Prioritäten[Bearbeiten | Quelltext bearbeiten]

Grundsätzlich gilt: Fahrzeuge, die aufgrund ihres gegenwärtig verwendeten Antriebs schlechter manövrieren können, haben Vorrang vor solchen, die einfacher zu manövrieren sind (Regel 18 KVR):

  1. Alle Fahrzeuge weichen manövrierbehinderten oder manövrierunfähigen Schiffen aus (diese müssen entsprechende Zeichen setzen).
  2. Alle Fahrzeuge (außer manövrierbehinderte) weichen Fahrzeugen aus, die aufgrund ihres Tiefgangs eingeschränkt manövrierbar sind („tiefgangbehindert“).
  3. Von Fahrzeugen, die mit Netzen, Leinen oder Schleppnetzen fischen und dadurch nur eingeschränkt manövrieren können, halten sich andere Fahrzeuge frei.
  4. Segelboote und -schiffe, die unter Segeln fahren, haben Vorrang vor Motorschiffen (Segelschiffe untereinander siehe unten).
  5. Motorschiffe weichen allen anderen Verkehrsteilnehmern aus (Motorboote untereinander siehe unten).

Während die Ausweichregeln in der KVR nur diese Schiffstypen behandeln, gelten auf vielen Binnengewässern zusätzliche Ausweich- und Vorfahrtsregeln. So haben dort oftmals Kursschiffe (öffentliche Fahrgastschiffe) Vorrang vor allen anderen Verkehrsteilnehmern.
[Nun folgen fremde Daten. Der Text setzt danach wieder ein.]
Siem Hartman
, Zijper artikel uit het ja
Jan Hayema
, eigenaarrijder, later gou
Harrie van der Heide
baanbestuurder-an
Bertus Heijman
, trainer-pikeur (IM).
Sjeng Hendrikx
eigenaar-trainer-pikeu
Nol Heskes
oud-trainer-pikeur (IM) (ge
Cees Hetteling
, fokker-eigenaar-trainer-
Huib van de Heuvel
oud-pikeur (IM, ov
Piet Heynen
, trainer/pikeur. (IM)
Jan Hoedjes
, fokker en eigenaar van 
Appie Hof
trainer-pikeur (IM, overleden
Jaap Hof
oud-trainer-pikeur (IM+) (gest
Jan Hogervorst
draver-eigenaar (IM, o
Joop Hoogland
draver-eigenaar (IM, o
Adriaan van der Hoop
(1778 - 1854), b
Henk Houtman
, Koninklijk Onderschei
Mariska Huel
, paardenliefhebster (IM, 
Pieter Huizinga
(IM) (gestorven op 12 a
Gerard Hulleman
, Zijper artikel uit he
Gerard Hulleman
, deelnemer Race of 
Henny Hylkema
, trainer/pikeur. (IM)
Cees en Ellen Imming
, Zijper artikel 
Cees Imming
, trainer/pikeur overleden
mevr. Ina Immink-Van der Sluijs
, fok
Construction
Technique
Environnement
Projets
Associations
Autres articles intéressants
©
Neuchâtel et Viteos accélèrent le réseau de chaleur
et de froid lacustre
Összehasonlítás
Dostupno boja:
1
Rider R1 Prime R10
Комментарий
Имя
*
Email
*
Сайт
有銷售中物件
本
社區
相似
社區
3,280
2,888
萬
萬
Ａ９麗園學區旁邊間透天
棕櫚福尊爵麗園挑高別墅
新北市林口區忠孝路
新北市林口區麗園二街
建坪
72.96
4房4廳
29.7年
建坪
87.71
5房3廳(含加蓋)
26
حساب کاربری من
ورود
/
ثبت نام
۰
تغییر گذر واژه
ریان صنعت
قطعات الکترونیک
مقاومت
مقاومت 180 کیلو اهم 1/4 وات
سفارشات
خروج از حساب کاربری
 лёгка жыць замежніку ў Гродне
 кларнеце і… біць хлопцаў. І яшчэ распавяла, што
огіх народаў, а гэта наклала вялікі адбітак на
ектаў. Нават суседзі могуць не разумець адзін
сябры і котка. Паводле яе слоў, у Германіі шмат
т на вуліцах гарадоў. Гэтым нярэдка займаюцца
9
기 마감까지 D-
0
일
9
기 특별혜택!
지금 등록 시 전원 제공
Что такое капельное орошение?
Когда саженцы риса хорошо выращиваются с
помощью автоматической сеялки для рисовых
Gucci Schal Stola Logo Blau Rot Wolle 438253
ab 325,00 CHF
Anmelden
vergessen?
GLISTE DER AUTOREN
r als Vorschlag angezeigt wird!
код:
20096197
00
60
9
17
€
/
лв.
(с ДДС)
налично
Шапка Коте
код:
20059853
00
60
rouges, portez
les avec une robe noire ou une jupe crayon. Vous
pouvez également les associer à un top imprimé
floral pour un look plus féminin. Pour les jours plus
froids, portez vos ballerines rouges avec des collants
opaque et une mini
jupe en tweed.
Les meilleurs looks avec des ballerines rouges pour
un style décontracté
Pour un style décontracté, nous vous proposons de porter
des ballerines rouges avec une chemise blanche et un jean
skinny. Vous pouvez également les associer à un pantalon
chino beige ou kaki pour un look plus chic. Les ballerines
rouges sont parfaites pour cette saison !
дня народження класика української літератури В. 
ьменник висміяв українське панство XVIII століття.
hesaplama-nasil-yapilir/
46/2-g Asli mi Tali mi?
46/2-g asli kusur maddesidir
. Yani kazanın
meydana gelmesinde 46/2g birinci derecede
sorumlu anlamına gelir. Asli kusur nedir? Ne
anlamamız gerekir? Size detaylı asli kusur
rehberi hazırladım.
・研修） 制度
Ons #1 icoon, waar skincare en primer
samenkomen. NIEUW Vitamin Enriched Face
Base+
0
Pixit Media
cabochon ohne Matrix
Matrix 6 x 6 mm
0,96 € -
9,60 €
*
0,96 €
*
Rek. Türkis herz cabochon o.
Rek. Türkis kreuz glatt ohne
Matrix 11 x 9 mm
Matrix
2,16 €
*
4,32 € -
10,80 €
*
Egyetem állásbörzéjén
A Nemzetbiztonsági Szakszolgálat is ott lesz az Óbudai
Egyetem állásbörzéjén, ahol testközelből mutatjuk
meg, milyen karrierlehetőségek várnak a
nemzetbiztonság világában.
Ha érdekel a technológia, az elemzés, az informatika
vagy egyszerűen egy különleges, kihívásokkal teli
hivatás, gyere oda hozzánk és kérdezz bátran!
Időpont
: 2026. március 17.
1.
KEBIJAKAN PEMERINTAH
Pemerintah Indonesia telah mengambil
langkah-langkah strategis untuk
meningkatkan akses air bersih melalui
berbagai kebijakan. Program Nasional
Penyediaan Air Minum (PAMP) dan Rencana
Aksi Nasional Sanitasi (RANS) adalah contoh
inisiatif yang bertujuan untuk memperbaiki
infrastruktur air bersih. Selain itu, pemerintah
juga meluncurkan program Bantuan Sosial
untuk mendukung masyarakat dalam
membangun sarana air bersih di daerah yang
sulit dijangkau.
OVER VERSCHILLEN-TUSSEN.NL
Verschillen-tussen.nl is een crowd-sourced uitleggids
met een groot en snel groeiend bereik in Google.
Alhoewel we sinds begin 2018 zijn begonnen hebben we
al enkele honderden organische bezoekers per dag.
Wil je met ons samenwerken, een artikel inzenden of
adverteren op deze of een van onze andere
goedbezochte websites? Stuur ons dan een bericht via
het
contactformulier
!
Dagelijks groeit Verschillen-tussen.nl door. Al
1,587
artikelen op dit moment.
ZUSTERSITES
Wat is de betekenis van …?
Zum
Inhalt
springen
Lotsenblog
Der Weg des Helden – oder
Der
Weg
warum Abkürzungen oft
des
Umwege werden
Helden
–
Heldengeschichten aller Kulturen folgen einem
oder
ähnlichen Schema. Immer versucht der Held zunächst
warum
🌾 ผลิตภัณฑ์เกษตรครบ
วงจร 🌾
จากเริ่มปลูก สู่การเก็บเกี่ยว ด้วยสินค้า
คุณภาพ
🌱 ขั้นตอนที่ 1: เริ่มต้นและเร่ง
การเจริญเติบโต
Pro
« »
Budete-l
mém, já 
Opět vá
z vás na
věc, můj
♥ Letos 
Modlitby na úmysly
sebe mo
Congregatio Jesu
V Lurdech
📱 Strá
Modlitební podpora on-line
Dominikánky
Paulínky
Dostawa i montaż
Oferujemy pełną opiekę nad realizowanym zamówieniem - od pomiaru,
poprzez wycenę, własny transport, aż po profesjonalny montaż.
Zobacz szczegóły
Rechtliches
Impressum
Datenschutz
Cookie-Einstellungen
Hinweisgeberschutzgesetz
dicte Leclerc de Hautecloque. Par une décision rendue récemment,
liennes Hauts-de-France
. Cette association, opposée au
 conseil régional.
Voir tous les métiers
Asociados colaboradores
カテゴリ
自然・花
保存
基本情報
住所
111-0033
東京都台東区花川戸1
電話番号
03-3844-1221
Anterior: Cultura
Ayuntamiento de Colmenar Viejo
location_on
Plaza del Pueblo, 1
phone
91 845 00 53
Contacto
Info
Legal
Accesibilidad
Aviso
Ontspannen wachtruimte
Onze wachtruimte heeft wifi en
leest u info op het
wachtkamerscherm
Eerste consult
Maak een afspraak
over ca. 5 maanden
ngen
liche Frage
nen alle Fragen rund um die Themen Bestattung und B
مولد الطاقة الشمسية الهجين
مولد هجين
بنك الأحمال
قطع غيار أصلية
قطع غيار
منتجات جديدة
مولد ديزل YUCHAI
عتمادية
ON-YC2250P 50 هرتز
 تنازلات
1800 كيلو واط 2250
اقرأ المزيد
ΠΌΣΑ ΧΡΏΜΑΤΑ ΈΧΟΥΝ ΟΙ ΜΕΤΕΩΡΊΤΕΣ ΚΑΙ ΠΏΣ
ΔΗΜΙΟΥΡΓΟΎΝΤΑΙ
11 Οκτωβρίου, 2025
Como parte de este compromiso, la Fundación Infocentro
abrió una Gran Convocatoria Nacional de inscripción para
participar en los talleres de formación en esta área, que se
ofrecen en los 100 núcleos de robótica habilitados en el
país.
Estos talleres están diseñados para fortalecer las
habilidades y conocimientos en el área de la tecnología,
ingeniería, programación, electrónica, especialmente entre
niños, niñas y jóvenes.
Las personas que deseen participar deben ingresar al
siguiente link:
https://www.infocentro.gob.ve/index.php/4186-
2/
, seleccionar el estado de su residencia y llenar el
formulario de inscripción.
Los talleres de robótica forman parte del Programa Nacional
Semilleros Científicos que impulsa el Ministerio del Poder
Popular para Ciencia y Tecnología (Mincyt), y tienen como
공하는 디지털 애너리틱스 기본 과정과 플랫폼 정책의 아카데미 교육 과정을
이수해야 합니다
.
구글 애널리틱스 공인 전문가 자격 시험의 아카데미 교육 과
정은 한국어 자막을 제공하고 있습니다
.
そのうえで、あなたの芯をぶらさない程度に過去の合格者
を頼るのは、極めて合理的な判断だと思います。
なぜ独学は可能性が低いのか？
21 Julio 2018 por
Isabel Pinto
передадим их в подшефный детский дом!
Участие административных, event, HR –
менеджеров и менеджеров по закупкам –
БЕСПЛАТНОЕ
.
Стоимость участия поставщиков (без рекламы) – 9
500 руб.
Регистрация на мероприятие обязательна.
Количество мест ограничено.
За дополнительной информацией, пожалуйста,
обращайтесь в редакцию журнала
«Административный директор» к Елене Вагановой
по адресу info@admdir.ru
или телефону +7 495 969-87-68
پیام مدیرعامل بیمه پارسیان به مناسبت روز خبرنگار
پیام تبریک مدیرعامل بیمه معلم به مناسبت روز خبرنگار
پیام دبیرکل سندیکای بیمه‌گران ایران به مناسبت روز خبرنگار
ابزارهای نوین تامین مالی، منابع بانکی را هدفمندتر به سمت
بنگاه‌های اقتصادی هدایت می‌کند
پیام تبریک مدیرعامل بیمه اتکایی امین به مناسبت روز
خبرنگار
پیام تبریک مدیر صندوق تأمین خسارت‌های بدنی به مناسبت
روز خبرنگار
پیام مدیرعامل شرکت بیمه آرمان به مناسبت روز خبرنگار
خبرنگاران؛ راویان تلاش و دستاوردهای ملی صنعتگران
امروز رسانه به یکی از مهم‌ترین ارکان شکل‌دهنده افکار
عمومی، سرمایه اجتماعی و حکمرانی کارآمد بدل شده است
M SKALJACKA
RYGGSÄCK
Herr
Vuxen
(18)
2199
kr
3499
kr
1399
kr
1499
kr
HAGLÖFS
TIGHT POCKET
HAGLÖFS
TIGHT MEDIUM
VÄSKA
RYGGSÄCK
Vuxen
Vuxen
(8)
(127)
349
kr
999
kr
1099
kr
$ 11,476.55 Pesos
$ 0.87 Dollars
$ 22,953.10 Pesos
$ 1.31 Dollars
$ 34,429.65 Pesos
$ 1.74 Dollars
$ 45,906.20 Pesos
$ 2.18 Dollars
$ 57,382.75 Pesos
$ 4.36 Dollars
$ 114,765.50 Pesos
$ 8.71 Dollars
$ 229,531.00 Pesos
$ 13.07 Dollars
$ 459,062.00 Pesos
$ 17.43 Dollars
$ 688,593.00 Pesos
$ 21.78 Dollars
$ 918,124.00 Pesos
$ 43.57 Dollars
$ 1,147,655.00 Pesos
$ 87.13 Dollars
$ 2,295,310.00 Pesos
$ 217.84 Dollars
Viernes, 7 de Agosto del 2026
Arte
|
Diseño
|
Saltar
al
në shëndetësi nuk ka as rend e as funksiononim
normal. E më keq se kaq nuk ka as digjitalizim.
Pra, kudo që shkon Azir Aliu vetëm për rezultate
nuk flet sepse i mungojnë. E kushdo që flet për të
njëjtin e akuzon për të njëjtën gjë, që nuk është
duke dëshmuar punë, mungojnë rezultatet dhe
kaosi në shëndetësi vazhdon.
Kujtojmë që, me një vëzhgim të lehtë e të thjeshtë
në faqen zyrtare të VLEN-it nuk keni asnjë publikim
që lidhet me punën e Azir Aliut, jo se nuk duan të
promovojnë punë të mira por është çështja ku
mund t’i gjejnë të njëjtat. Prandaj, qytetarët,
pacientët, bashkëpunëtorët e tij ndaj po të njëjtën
Die Ausweichregeln der KVR gelten unabhängig von der Schiffsgröße. Im Prinzip muss also ein Öltanker einer kleinen Segeljolle ausweichen. Allerdings muss man auf der Segeljolle ebenfalls Maßnahmen zur Vermeidung eines Zusammenstoßes ergreifen, sobald feststeht, dass der Öltanker seiner Ausweichpflicht nicht nachkommt. In der Praxis weichen Sportboote allen Berufsschiffen sofern möglich so rechtzeitig aus, dass es gar nicht zu einer kritischen Situation mit Kollisionsgefahr kommt.

Begegnungen von Motorbooten[Bearbeiten | Quelltext bearbeiten]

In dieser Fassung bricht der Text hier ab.